Bars! This is where most evenings start: from professional clubs and wedding meetings to catching up with friends resolutely as a way of eluding the traffic jam. The rhetorical question is, why bars? My very honest answer often is – it is where most deals are cracked, relationships start and end with the inspiration of alcohol. We live up to one of the many reasons our good airline – Air Uganda flaunts thus “The night life is filled with the young and old alike, dancing their night away with absolutely no room for dull moments” and ends with “the reason I love Uganda”. That, in my opinion is almost enough to market the Kampala night life.
That notwithstanding, Uganda is ranked eighth world over and tops Africa at the consumption of alcohol according to CNN as of march, 2013. In fact, the per capita alcohol consumption stands at a staggering 19.5litres, which I think of, in itself as an understatement. I wouldn't be wrong to say: when you think of a bottle – think about Uganda and more so Kampala; that is if you're passionate about your bottle considering how dormant the enguli act of 1965 is.
It is actually amusing that it is not only bars that contribute to the night life; Churches, mosques, clubs and many more all have a part to play. Every evening, at least one has a place he/she affiliates with to visit. On William Street, there are shops selling all kinds of merchandise, a church, a mosque, law firms, banks, bars that can pass for brothels and thigh vendors – all on the same street.
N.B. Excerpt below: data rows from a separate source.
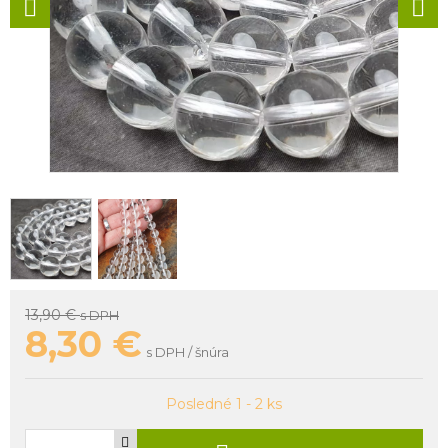
13,90 €
s DPH
8,30
€
s DPH / šnúra
Posledné 1 - 2 ks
Amazing! Imagine if all went into sweet pandemonium at once. Who wouldn't want to catch a glimpse of such a street?
I am equally certain, each passing day of the week has a particular theme night at different bars with almost a similar catch phrase “Happy hour: Buy two, get one free”- usually at the early hours of the evening that instead translate into one-too-many to errant beer froth lovers. Thereafter, we delve in bemoaning about the looming poverty yet each evening almost follows the same trend; the way politicians intone pieties of the rule of law to the entire citizenry but instead act otherwise. I know of someone who actually attributes the night behavior to income inequality. The poor are purported to stay awake because of hunger while the rich keep awake because the poor are actually awake: A spiraling vigilante syndrome that has driven wakefulness into the bar obsession becoming the better of the average Kampala resident.
The beauty about it though, is that the Kampala night life is an obvious way of broadening one's social network which is certainly integral in building remarkable friendships based on common interests; needless to say, identifying a niche of professionals to relate with even when matters many-a-time discussed aren't Nation building per se, locally known as wolokoso. At the end of the day when whisked off by the police into safe custody, in fear of being a danger to yourself as a motorist under the influence or a pedestrian staggering your way home, it is those club mates that always come to your rescue. Oh, do they?
So spend your twelve days of Christmas in Kampala and figure how its nights are worth a holiday destination for the very free spirited. And if your plane lands late, stick around Entebbe since it's the dangerous substitute for Kampala. Be the normal Kampala fish and drown yourself in the frothy waters of the land. Advice; have someone on speed dial for rescue purposes lest you are forever dimwitted about the Kampala festive season. Merry Christmas Kampala!